Items from a data source:
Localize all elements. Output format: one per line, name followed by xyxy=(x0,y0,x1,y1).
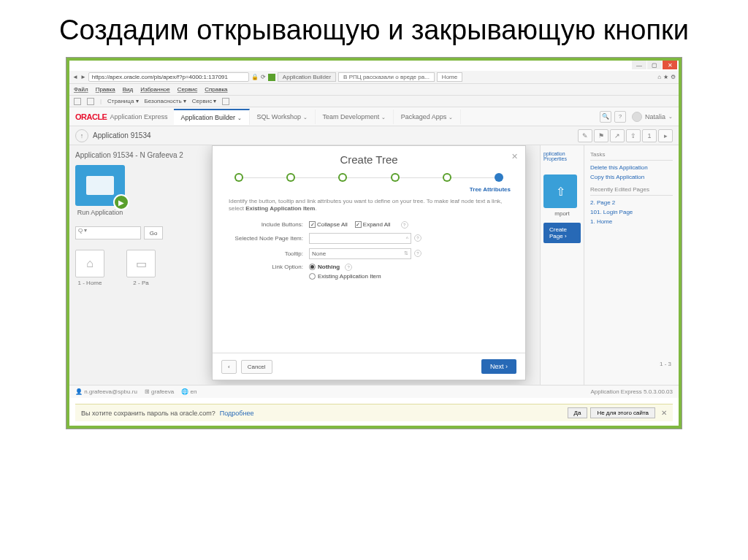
minimize-button[interactable]: — xyxy=(632,61,646,69)
recent-link-3[interactable]: 1. Home xyxy=(590,217,673,226)
recent-link-1[interactable]: 2. Page 2 xyxy=(590,198,673,207)
expand-all-checkbox[interactable]: ✓Expand All xyxy=(355,221,391,228)
browser-tab-1[interactable]: Application Builder xyxy=(278,72,336,82)
delete-app-link[interactable]: Delete this Application xyxy=(590,163,673,172)
product-name: Application Express xyxy=(110,113,167,120)
run-application-tile[interactable]: ▶ Run Application xyxy=(75,165,125,216)
wizard-step-2[interactable] xyxy=(286,173,295,182)
tab-favicon-icon xyxy=(268,74,275,81)
help-icon[interactable]: ? xyxy=(414,250,421,257)
search-icon[interactable]: 🔍 xyxy=(600,111,611,123)
back-button[interactable]: ‹ xyxy=(221,360,237,374)
wizard-step-4[interactable] xyxy=(391,173,400,182)
save-pwd-yes-button[interactable]: Да xyxy=(568,407,588,418)
toolbar-security[interactable]: Безопасность ▾ xyxy=(145,98,186,104)
main-area: Application 91534 - N Grafeeva 2 ▶ Run A… xyxy=(69,145,679,385)
nav-packaged[interactable]: Packaged Apps ⌄ xyxy=(394,110,461,124)
import-label: mport xyxy=(543,210,581,217)
footer-version: Application Express 5.0.3.00.03 xyxy=(590,388,673,395)
menu-help[interactable]: Справка xyxy=(205,86,227,93)
favorites-icon[interactable]: ★ xyxy=(663,74,668,80)
wizard-step-5[interactable] xyxy=(443,173,451,182)
menu-view[interactable]: Вид xyxy=(123,86,133,93)
user-menu[interactable]: Natalia ⌄ xyxy=(632,112,673,122)
run-icon[interactable]: ▸ xyxy=(658,129,673,142)
sidebar: Tasks Delete this Application Copy this … xyxy=(584,145,679,385)
page-tile-2[interactable]: ▭ 2 - Pa xyxy=(126,250,156,286)
link-existing-radio[interactable]: Existing Application Item xyxy=(309,273,381,280)
play-icon: ▶ xyxy=(113,194,129,210)
save-pwd-question: Вы хотите сохранить пароль на oracle.com… xyxy=(81,410,215,417)
cancel-button[interactable]: Cancel xyxy=(241,360,272,374)
nav-sql-workshop[interactable]: SQL Workshop ⌄ xyxy=(250,110,316,124)
menu-tools[interactable]: Сервис xyxy=(178,86,197,93)
nav-app-builder[interactable]: Application Builder ⌄ xyxy=(174,109,250,125)
toolbar-icon-1[interactable] xyxy=(74,98,81,105)
gear-icon[interactable]: ⚙ xyxy=(671,74,676,80)
wizard-step-3[interactable] xyxy=(338,173,347,182)
browser-tab-3[interactable]: Home xyxy=(437,72,462,82)
wizard-step-6-current[interactable] xyxy=(495,173,503,182)
help-icon[interactable]: ? xyxy=(345,264,352,271)
recent-header: Recently Edited Pages xyxy=(590,186,673,196)
dialog-footer: ‹ Cancel Next › xyxy=(213,353,525,380)
tooltip-select[interactable]: None⇅ xyxy=(309,248,411,259)
save-password-bar: Вы хотите сохранить пароль на oracle.com… xyxy=(75,404,673,421)
search-input[interactable]: Q ▾ xyxy=(75,226,141,239)
save-pwd-more-link[interactable]: Подробнее xyxy=(220,410,254,417)
wizard-step-1[interactable] xyxy=(234,173,243,182)
num-icon[interactable]: 1 xyxy=(642,129,657,142)
nav-back-icon[interactable]: ◄ xyxy=(72,74,78,80)
edit-icon[interactable]: ✎ xyxy=(578,129,592,142)
nav-team-dev[interactable]: Team Development ⌄ xyxy=(316,110,394,124)
save-pwd-close-icon[interactable]: ✕ xyxy=(661,409,667,417)
recent-link-2[interactable]: 101. Login Page xyxy=(590,207,673,217)
create-page-button[interactable]: Create Page › xyxy=(543,223,581,243)
close-window-button[interactable]: ✕ xyxy=(663,61,677,69)
export-icon[interactable]: ⇪ xyxy=(626,129,641,142)
refresh-icon[interactable]: ⟳ xyxy=(261,74,266,80)
bug-icon[interactable]: ⚑ xyxy=(594,129,608,142)
browser-menu-bar: Файл Правка Вид Избранное Сервис Справка xyxy=(69,84,679,96)
menu-file[interactable]: Файл xyxy=(74,86,88,93)
breadcrumb-text: Application 91534 xyxy=(93,131,151,139)
wizard-step-label: Tree Attributes xyxy=(470,186,511,193)
help-icon[interactable]: ? xyxy=(614,111,626,123)
menu-favorites[interactable]: Избранное xyxy=(140,86,170,93)
tasks-header: Tasks xyxy=(590,151,673,161)
go-button[interactable]: Go xyxy=(144,226,163,239)
toolbar-page[interactable]: Страница ▾ xyxy=(107,98,138,104)
share-icon[interactable]: ↗ xyxy=(610,129,625,142)
nav-fwd-icon[interactable]: ► xyxy=(80,74,86,80)
url-field[interactable]: https://apex.oracle.com/pls/apex/f?p=400… xyxy=(88,72,249,82)
home-icon[interactable]: ⌂ xyxy=(657,74,661,80)
next-button[interactable]: Next › xyxy=(481,359,516,374)
link-nothing-radio[interactable]: Nothing? xyxy=(309,264,381,271)
browser-tab-2[interactable]: В РПЦ рассказали о вреде ра... xyxy=(338,72,435,82)
app-properties-link[interactable]: pplication Properties xyxy=(543,151,581,161)
import-tile[interactable]: ⇧ xyxy=(543,174,577,208)
page-tile-home[interactable]: ⌂ 1 - Home xyxy=(75,250,104,286)
page-tile-icon: ▭ xyxy=(126,250,156,277)
collapse-all-checkbox[interactable]: ✓Collapse All xyxy=(309,221,348,228)
toolbar-icon-2[interactable] xyxy=(87,98,94,105)
home-tile-icon: ⌂ xyxy=(75,250,104,277)
breadcrumb-up-icon[interactable]: ↑ xyxy=(75,129,88,142)
dialog-close-icon[interactable]: ✕ xyxy=(511,152,518,161)
selected-node-label: Selected Node Page Item: xyxy=(229,235,309,242)
toolbar-tools[interactable]: Сервис ▾ xyxy=(192,98,217,104)
toolbar-icon-3[interactable] xyxy=(222,98,229,105)
selected-node-row: Selected Node Page Item: ^ ? xyxy=(213,231,525,246)
create-tree-dialog: Create Tree ✕ Tree Attributes Identify t… xyxy=(212,145,526,380)
pager: 1 - 3 xyxy=(660,361,671,367)
maximize-button[interactable]: ▢ xyxy=(647,61,662,69)
wizard-steps: Tree Attributes xyxy=(213,169,525,185)
save-pwd-no-button[interactable]: Не для этого сайта xyxy=(590,407,655,418)
menu-edit[interactable]: Правка xyxy=(96,86,115,93)
apex-header: ORACLE Application Express Application B… xyxy=(69,107,679,126)
help-icon[interactable]: ? xyxy=(414,234,421,242)
selected-node-input[interactable]: ^ xyxy=(309,233,411,244)
copy-app-link[interactable]: Copy this Application xyxy=(590,172,673,182)
help-icon[interactable]: ? xyxy=(401,221,408,229)
tooltip-label: Tooltip: xyxy=(229,250,309,257)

WORK TO COMPLETE:
Apart from the pictures, return the records exactly.

EXERCISE OUTPUT:
Localize all elements. Output format: one per line, name followed by xyxy=(x0,y0,x1,y1).
minimize-button[interactable]: — xyxy=(632,61,646,69)
recent-link-3[interactable]: 1. Home xyxy=(590,217,673,226)
recent-link-1[interactable]: 2. Page 2 xyxy=(590,198,673,207)
expand-all-checkbox[interactable]: ✓Expand All xyxy=(355,221,391,228)
browser-tab-1[interactable]: Application Builder xyxy=(278,72,336,82)
delete-app-link[interactable]: Delete this Application xyxy=(590,163,673,172)
product-name: Application Express xyxy=(110,113,167,120)
run-application-tile[interactable]: ▶ Run Application xyxy=(75,165,125,216)
wizard-step-2[interactable] xyxy=(286,173,295,182)
tab-favicon-icon xyxy=(268,74,275,81)
help-icon[interactable]: ? xyxy=(414,250,421,257)
search-icon[interactable]: 🔍 xyxy=(600,111,611,123)
back-button[interactable]: ‹ xyxy=(221,360,237,374)
wizard-step-4[interactable] xyxy=(391,173,400,182)
save-pwd-yes-button[interactable]: Да xyxy=(568,407,588,418)
toolbar-security[interactable]: Безопасность ▾ xyxy=(145,98,186,104)
main-area: Application 91534 - N Grafeeva 2 ▶ Run A… xyxy=(69,145,679,385)
nav-packaged[interactable]: Packaged Apps ⌄ xyxy=(394,110,461,124)
import-label: mport xyxy=(543,210,581,217)
footer-version: Application Express 5.0.3.00.03 xyxy=(590,388,673,395)
menu-help[interactable]: Справка xyxy=(205,86,227,93)
favorites-icon[interactable]: ★ xyxy=(663,74,668,80)
wizard-step-5[interactable] xyxy=(443,173,451,182)
menu-view[interactable]: Вид xyxy=(123,86,133,93)
user-menu[interactable]: Natalia ⌄ xyxy=(632,112,673,122)
run-icon[interactable]: ▸ xyxy=(658,129,673,142)
sidebar: Tasks Delete this Application Copy this … xyxy=(584,145,679,385)
page-tile-2[interactable]: ▭ 2 - Pa xyxy=(126,250,156,286)
link-existing-radio[interactable]: Existing Application Item xyxy=(309,273,381,280)
play-icon: ▶ xyxy=(113,194,129,210)
save-pwd-question: Вы хотите сохранить пароль на oracle.com… xyxy=(81,410,215,417)
cancel-button[interactable]: Cancel xyxy=(241,360,272,374)
nav-sql-workshop[interactable]: SQL Workshop ⌄ xyxy=(250,110,316,124)
menu-tools[interactable]: Сервис xyxy=(178,86,197,93)
nav-app-builder[interactable]: Application Builder ⌄ xyxy=(174,109,250,125)
toolbar-icon-1[interactable] xyxy=(74,98,81,105)
gear-icon[interactable]: ⚙ xyxy=(671,74,676,80)
wizard-step-3[interactable] xyxy=(338,173,347,182)
browser-tab-3[interactable]: Home xyxy=(437,72,462,82)
wizard-step-6-current[interactable] xyxy=(495,173,503,182)
help-icon[interactable]: ? xyxy=(345,264,352,271)
recent-header: Recently Edited Pages xyxy=(590,186,673,196)
dialog-footer: ‹ Cancel Next › xyxy=(213,353,525,380)
tooltip-select[interactable]: None⇅ xyxy=(309,248,411,259)
save-password-bar: Вы хотите сохранить пароль на oracle.com… xyxy=(75,404,673,421)
search-input[interactable]: Q ▾ xyxy=(75,226,141,239)
save-pwd-more-link[interactable]: Подробнее xyxy=(220,410,254,417)
wizard-step-1[interactable] xyxy=(234,173,243,182)
num-icon[interactable]: 1 xyxy=(642,129,657,142)
nav-back-icon[interactable]: ◄ xyxy=(72,74,78,80)
edit-icon[interactable]: ✎ xyxy=(578,129,592,142)
nav-team-dev[interactable]: Team Development ⌄ xyxy=(316,110,394,124)
save-pwd-close-icon[interactable]: ✕ xyxy=(661,409,667,417)
recent-link-2[interactable]: 101. Login Page xyxy=(590,207,673,217)
create-page-button[interactable]: Create Page › xyxy=(543,223,581,243)
close-window-button[interactable]: ✕ xyxy=(663,61,677,69)
export-icon[interactable]: ⇪ xyxy=(626,129,641,142)
refresh-icon[interactable]: ⟳ xyxy=(261,74,266,80)
bug-icon[interactable]: ⚑ xyxy=(594,129,608,142)
browser-menu-bar: Файл Правка Вид Избранное Сервис Справка xyxy=(69,84,679,96)
menu-file[interactable]: Файл xyxy=(74,86,88,93)
breadcrumb-text: Application 91534 xyxy=(93,131,151,139)
wizard-step-label: Tree Attributes xyxy=(470,186,511,193)
help-icon[interactable]: ? xyxy=(614,111,626,123)
menu-favorites[interactable]: Избранное xyxy=(140,86,170,93)
tasks-header: Tasks xyxy=(590,151,673,161)
go-button[interactable]: Go xyxy=(144,226,163,239)
toolbar-page[interactable]: Страница ▾ xyxy=(107,98,138,104)
share-icon[interactable]: ↗ xyxy=(610,129,625,142)
nav-fwd-icon[interactable]: ► xyxy=(80,74,86,80)
url-field[interactable]: https://apex.oracle.com/pls/apex/f?p=400… xyxy=(88,72,249,82)
home-icon[interactable]: ⌂ xyxy=(657,74,661,80)
next-button[interactable]: Next › xyxy=(481,359,516,374)
link-nothing-radio[interactable]: Nothing? xyxy=(309,264,381,271)
browser-tab-2[interactable]: В РПЦ рассказали о вреде ра... xyxy=(338,72,435,82)
app-properties-link[interactable]: pplication Properties xyxy=(543,151,581,161)
import-tile[interactable]: ⇧ xyxy=(543,174,577,208)
page-tile-home[interactable]: ⌂ 1 - Home xyxy=(75,250,104,286)
page-tile-icon: ▭ xyxy=(126,250,156,277)
collapse-all-checkbox[interactable]: ✓Collapse All xyxy=(309,221,348,228)
toolbar-icon-2[interactable] xyxy=(87,98,94,105)
home-tile-icon: ⌂ xyxy=(75,250,104,277)
breadcrumb-up-icon[interactable]: ↑ xyxy=(75,129,88,142)
dialog-close-icon[interactable]: ✕ xyxy=(511,152,518,161)
selected-node-label: Selected Node Page Item: xyxy=(229,235,309,242)
toolbar-tools[interactable]: Сервис ▾ xyxy=(192,98,217,104)
toolbar-icon-3[interactable] xyxy=(222,98,229,105)
selected-node-row: Selected Node Page Item: ^ ? xyxy=(213,231,525,246)
create-tree-dialog: Create Tree ✕ Tree Attributes Identify t… xyxy=(212,145,526,380)
pager: 1 - 3 xyxy=(660,361,671,367)
maximize-button[interactable]: ▢ xyxy=(647,61,662,69)
wizard-steps: Tree Attributes xyxy=(213,169,525,185)
save-pwd-no-button[interactable]: Не для этого сайта xyxy=(590,407,655,418)
menu-edit[interactable]: Правка xyxy=(96,86,115,93)
apex-header: ORACLE Application Express Application B… xyxy=(69,107,679,126)
help-icon[interactable]: ? xyxy=(414,234,421,242)
selected-node-input[interactable]: ^ xyxy=(309,233,411,244)
copy-app-link[interactable]: Copy this Application xyxy=(590,172,673,182)
help-icon[interactable]: ? xyxy=(401,221,408,229)
tooltip-label: Tooltip: xyxy=(229,250,309,257)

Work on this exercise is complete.